- Supplied material:
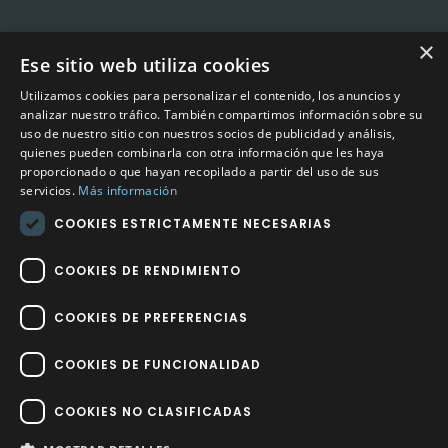
×
Ese sitio web utiliza cookies
CONTACTO
Utilizamos cookies para personalizar el contenido, los anuncios y
Calle Méndez Núñez nº3 – Fuente Palmera 14120 Córdoba
analizar nuestro tráfico. También compartimos información sobre su
uso de nuestro sitio con nuestros socios de publicidad y análisis,
Teléfono
957 04 96 57
quienes pueden combinarla con otra información que les haya
proporcionado o que hayan recopilado a partir del uso de sus
Email
info@factory-sport.es
servicios.
Más información
COOKIES ESTRICTAMENTE NECESARIAS
HORARIO COMERCIAL
Lunes a viernes
COOKIES DE RENDIMIENTO
10:00 a 14:00 / 18:00 a 21:00
COOKIES DE PREFERENCIAS
COOKIES DE FUNCIONALIDAD
COOKIES NO CLASIFICADAS
Factory Sport 2023
©
– Todos los derechos reservados | Hecho por
Impulsoh Performance Marketing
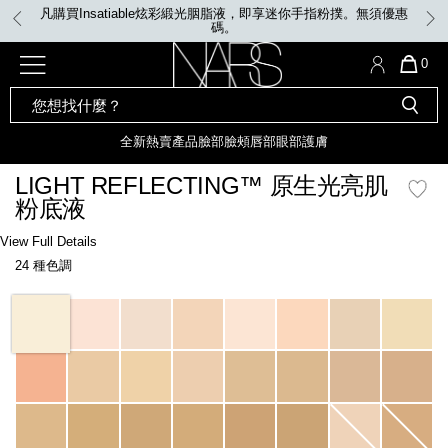
Skip
買Insatiable炫彩緞光胭脂液，即享迷你手指粉撲。無須優惠
VIP W
to
碼。
main
content
全新
產品
熱賣產品
選單"
QUA
0
OF
SEARCH
Nars
ITE
彩妝組合及禮品
全新
粉底
LIGHT REFLECTING™ 原生光
CATALOG
IN
亮肌卸妝油
CAR
全新
熱賣產品
臉部
臉頰
唇部
眼部
護膚
遮瑕膏
IS
化妝掃及工具
全新色調
LIGHT REFLECTING™ 原
LIGHT REFLECTING™ 原生光亮肌
胭脂
生光幻彩蜜粉餅
粉底液
臉部
唇膏
全新
INSATIABLE炫彩緞光胭脂液
Details
/zh/light-
Item
View Full Details
reflecting%E2%84%A2-
No.
24 種色調
%E5%8E%9F%E7%94%9F%E5%85%89%E4%BA%AE%E8%82%8C%E7%B2%
0194251070346_hk
定妝蜜粉
臉頰
全新色調
AFTERGLOW 悅光唇彩​
Variations
瀏覽全部
全新
LIGHT REFLECTING™ 原生光
唇部
亮肌系列
線上購物禮遇
眼部
電子禮品卡
護膚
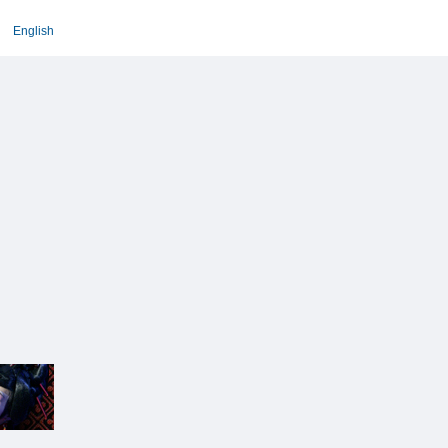
English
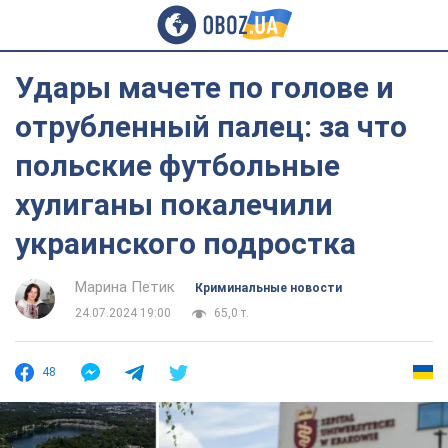
Удары мачете по голове и
отрубленный палец: за что
польские футбольные
хулиганы покалечили
украинского подростка
Марина Петик
Криминальные новости
24.07.2024 19:00
65,0 т.
48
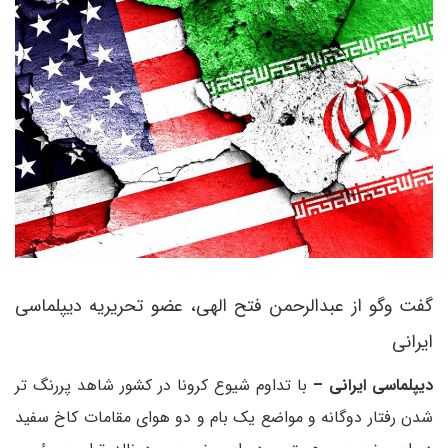
گفت وگو از عبدالرحمن فتح الهی، عضو تحریریه دیپلماسی
ایرانی
دیپلماسی ایرانی –
با تداوم شیوع کرونا در کشور شاهد پررنگ تر
شدن رفتار دوگانه و مواضع یک بام و دو هوای مقامات کاخ سفید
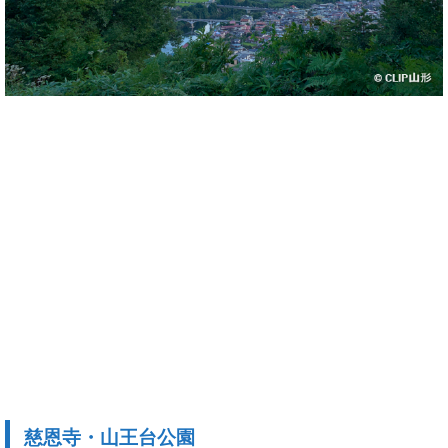
慈恩寺・山王台公園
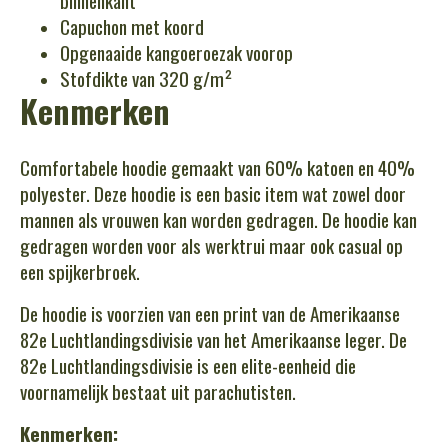
binnenkant
Capuchon met koord
Opgenaaide kangoeroezak voorop
Stofdikte van 320 g/m²
Kenmerken
Comfortabele hoodie gemaakt van 60% katoen en 40%
polyester. Deze hoodie is een basic item wat zowel door
mannen als vrouwen kan worden gedragen. De hoodie kan
gedragen worden voor als werktrui maar ook casual op
een spijkerbroek.
De hoodie is voorzien van een print van de Amerikaanse
82e Luchtlandingsdivisie van het Amerikaanse leger. De
82e Luchtlandingsdivisie is een elite-eenheid die
voornamelijk bestaat uit parachutisten.
Kenmerken:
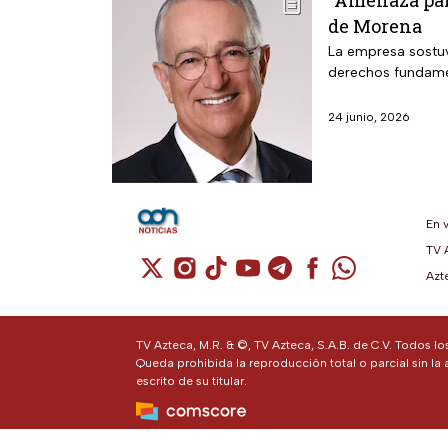
“Amenaza para
de Morena
La empresa sostuvo
derechos fundamen
24 junio, 2026
En 
TV 
Cuenta de X / Twitter (se abre en una n
Cuenta de Instagram (se abre en u
Cuenta de TikTok (se abre en 
Cuenta de YouTube (se ab
Cuenta de Telegram (
Cuenta de Facebo
Cuenta de Wh
Azt
TV Azteca, M.R. & ©, TV Azteca, S.A.B. de C.V. Todos l
Queda prohibida la reproducción total o parcial sin la 
escrito de su titular.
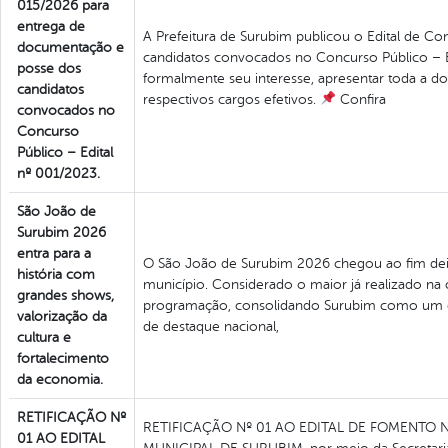
015/2026 para
entrega de
A Prefeitura de Surubim publicou o Edital de 
documentação e
candidatos convocados no Concurso Público – E
posse dos
formalmente seu interesse, apresentar toda a do
candidatos
respectivos cargos efetivos.
Confira
convocados no
Concurso
Público – Edital
nº 001/2023.
São João de
Surubim 2026
entra para a
O São João de Surubim 2026 chegou ao fim deix
história com
município. Considerado o maior já realizado na 
grandes shows,
programação, consolidando Surubim como um do
valorização da
de destaque nacional,
cultura e
fortalecimento
da economia.
RETIFICAÇÃO Nº
RETIFICAÇÃO Nº 01 AO EDITAL DE FOMENTO 
01 AO EDITAL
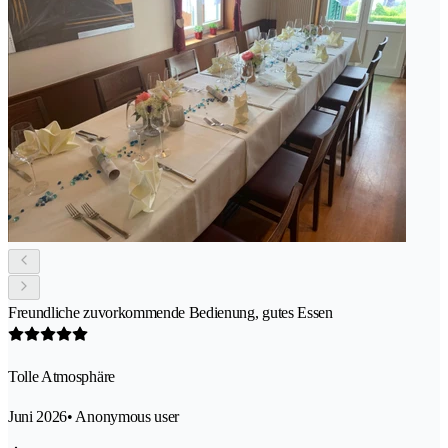
Freundliche zuvorkommende Bedienung, gutes Essen
Tolle Atmosphäre
Juni 2026
• Anonymous user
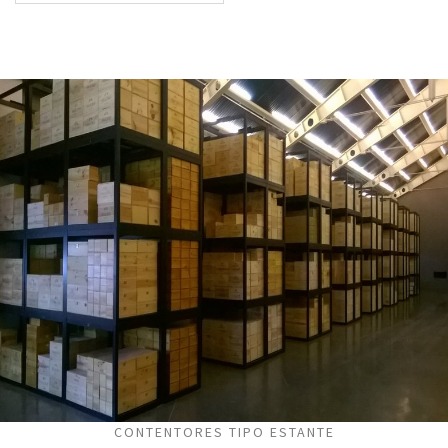
CONTENTORES TIPO ESTANTE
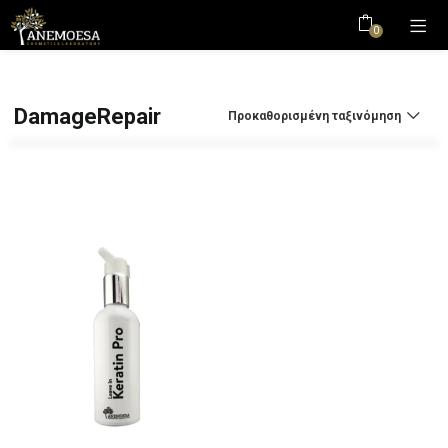
0
DamageRepair
Προκαθορισμένη ταξινόμηση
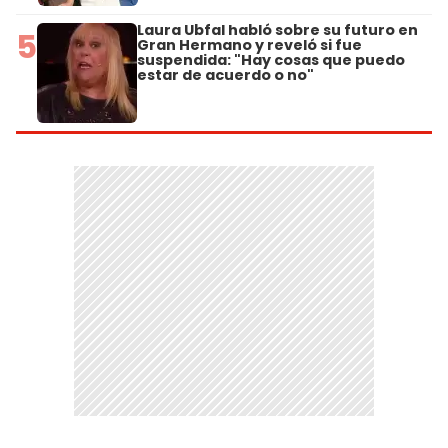
Laura Ubfal habló sobre su futuro en
5
Gran Hermano y reveló si fue
suspendida: "Hay cosas que puedo
estar de acuerdo o no"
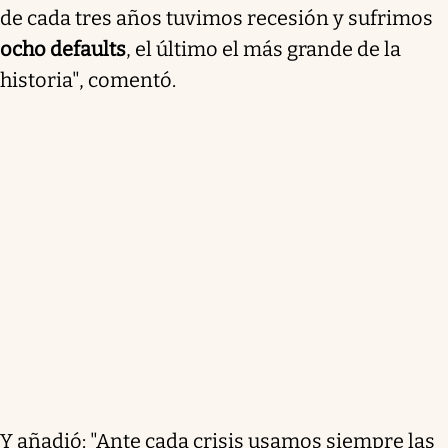
de cada tres años tuvimos recesión y sufrimos
ocho defaults
, el último el más grande de la
historia", comentó.
Y añadió: "Ante cada crisis usamos siempre las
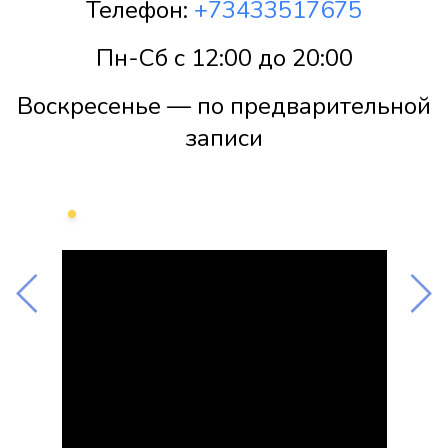
Телефон:
+73433517675
Пн-Сб с 12:00 до 20:00
Воскресенье — по предварительной
записи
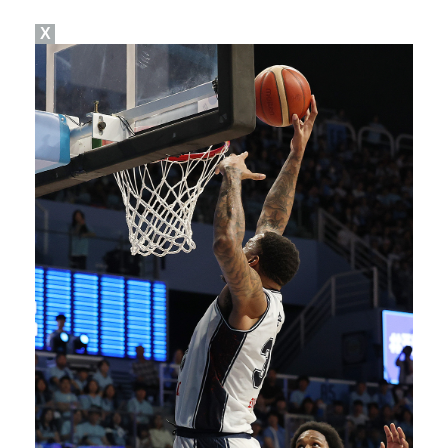
X
박지민 아나운서 "발리까지 갔는데…'피의 게임2' 출연…
에스파 고척돔 공연에 반가운 얼굴…아이들 미연·트와이스…
"언론사 대표·국회의원도"…최연청, 판사 남편까지 화려…
한국 남자배구, 중국 3-0 완파하고 동아시아선수권 결…
'서명관·야고 연속골' 울산, 동해안 더비서 포항 제압…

- Your goal: Reproduce, word for word, everything in the listing above from the line containing "COOKIES DE FUNCIONALIDAD" down to the line containing "دیپلماسی ایرانی –", both of them included. No pictures.

- Result for this task:
COOKIES DE FUNCIONALIDAD
COOKIES NO CLASIFICADAS
Factory Sport 2023
©
– Todos los derechos reservados | Hecho por
Impulsoh Performance Marketing
Skip
買Insatiable炫彩緞光胭脂液，即享迷你手指粉撲。無須優惠
VIP W
to
碼。
main
content
全新
產品
熱賣產品
選單"
QUA
0
OF
SEARCH
Nars
ITE
彩妝組合及禮品
全新
粉底
LIGHT REFLECTING™ 原生光
CATALOG
IN
亮肌卸妝油
CAR
全新
熱賣產品
臉部
臉頰
唇部
眼部
護膚
遮瑕膏
IS
化妝掃及工具
全新色調
LIGHT REFLECTING™ 原
LIGHT REFLECTING™ 原生光亮肌
胭脂
生光幻彩蜜粉餅
粉底液
臉部
唇膏
全新
INSATIABLE炫彩緞光胭脂液
Details
/zh/light-
Item
View Full Details
reflecting%E2%84%A2-
No.
24 種色調
%E5%8E%9F%E7%94%9F%E5%85%89%E4%BA%AE%E8%82%8C%E7%B2%
0194251070346_hk
定妝蜜粉
臉頰
全新色調
AFTERGLOW 悅光唇彩​
Variations
瀏覽全部
全新
LIGHT REFLECTING™ 原生光
唇部
亮肌系列
線上購物禮遇
眼部
電子禮品卡
護膚
English
Удары мачете по голове и
отрубленный палец: за что
польские футбольные
хулиганы покалечили
украинского подростка
Марина Петик
Криминальные новости
24.07.2024 19:00
65,0 т.
48
گفت وگو از عبدالرحمن فتح الهی، عضو تحریریه دیپلماسی
ایرانی
دیپلماسی ایرانی –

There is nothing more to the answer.